Avec le départ annoncé jeudi de son numéro 2, Florian Philippot, le Front national (FN) vit une nouvelle crise politique. Pascal Perrineau, politologue spécialiste du FN, était l'invité de l'émission C'est arrivé cette semaine pour analyser la situation du parti sur l'échiquier politique global.
Le départ de la ligne sociale du FN. Alors que Marine Le Pen estime déjà que le départ de son ancien lieutenant relève déjà "du passé", Pascal Perrineau considère que "c'est une mauvaise nouvelle pour le Front national", dont les effets pourraient être nombreux. Selon lui, ce départ pourrait venir casser la "dynamique électorale ressentie depuis 2014 dans toutes les élections européennes, locales, etc., qui est due, pas uniquement à Florian Philippot, mais à cette ligne sociale, souverainiste, qui avait permis au Front national de sortir de son enclave identitaire." Une ligne qu'incarnait Florian Philippot. "Là, on peut avoir l'impression que le FN, devant l'échec, est tenté par la régression." D'après Pascal Perrineau, la question est désormais de savoir si, à l'avenir, "Marine Le Pen va faire du Jean-Marie Le Pen sans Jean-Marie Le Pen".
Selon Pascal Perrineau, la sortie de Florian Philippot pourrait "coûter cher" en termes d'électorat. "Le Front national qui a connu depuis cinq ans une hausse phénoménale n'est pas le Front national qui s'est radicalisé, c'est le Front national du Nord et de l'Est, des terres populaires jadis à gauche." C'est dans l'Aisne et le Pas-de-Calais que Marine Le Pen avait ainsi cumulé plus de 50% des suffrages au second tour de la présidentielle.
Exit la professionnalisation du FN. Mais le départ de numéro 2 du FN pose également, selon Pascal Perrineau, un certain problème de crédibilité. "Florian Philippot et les femmes et hommes qui l'entourent étaient un signe tangible de la professionnalisation du FN. Avec son départ, c'est cette professionnalisation qui en prend un coup. Mais c'est aussi une culture du gouvernement, c'est-à-dire la maîtrise et la préparation des dossiers. Le risque pour le FN, c'est d'en revenir à la fonction tribunitienne, être celui qui dit tout haut ce que les Français en colère pensent tout bas, mais ce n'est pas avec ça qu'on peut accéder au pouvoir", tacle encore le politologue.
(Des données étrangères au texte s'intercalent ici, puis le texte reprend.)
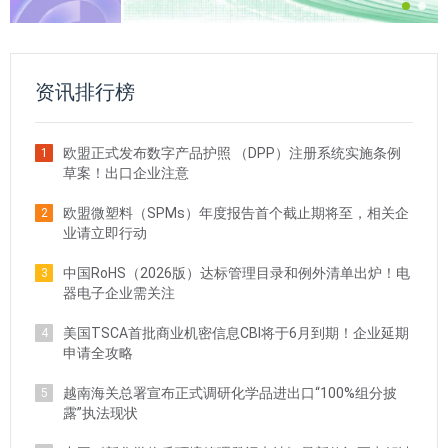
资讯排行榜
欧盟正式发布数字产品护照 （DPP）注册系统实施条例
1
草案！出口企业注意
欧盟微塑料（SPMs）年度报告首个截止期将至，相关企
2
业请立即行动
中国RoHS（2026版）达标管理目录和例外清单出炉！电
3
器电子企业需关注
美国TSCA首批商业机密信息CBI将于6月到期！企业延期
4
申请全攻略
越南海关总署宣布正式调研化学品进出口“100%组分披
5
露”执法现状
"Dans un casse-noix". D'autant que, souligne le spécialiste, le Front national a désormais deux concurrents. D'abord Jean-Luc Mélenchon. "Le leader de La France insoumise l'a compris très vite, le trouble au sein du Front national offre un espace de progression. Jean-Luc Mélenchon a parlé d'attirer les fâchés non facho, et il y a beaucoup de fâchés en France (…) Et se pose la question de qui est capable de les mobiliser. Depuis quelques mois, Jean-Luc Mélenchon est mieux placé que d'autres."
Selon un récent sondage, c'est d'ailleurs le député des Bouches-du-Rhône qui incarne le mieux l'opposition, et non pas Marine Le Pen, pourtant arrivée au second tour de la présidentielle. Et la présidente du FN va trouver un concurrent sur sa ligne identitaire : Laurent Wauquiez "qui va parler un langage pour essayer de récupérer ces électeurs du Front national un peu perturbés". "Le Front national est quelque part dans un casse-noix entre France insoumise et une droite qui se reconstituerait sur une ligne identitaire", conclut Pascal Perrineau.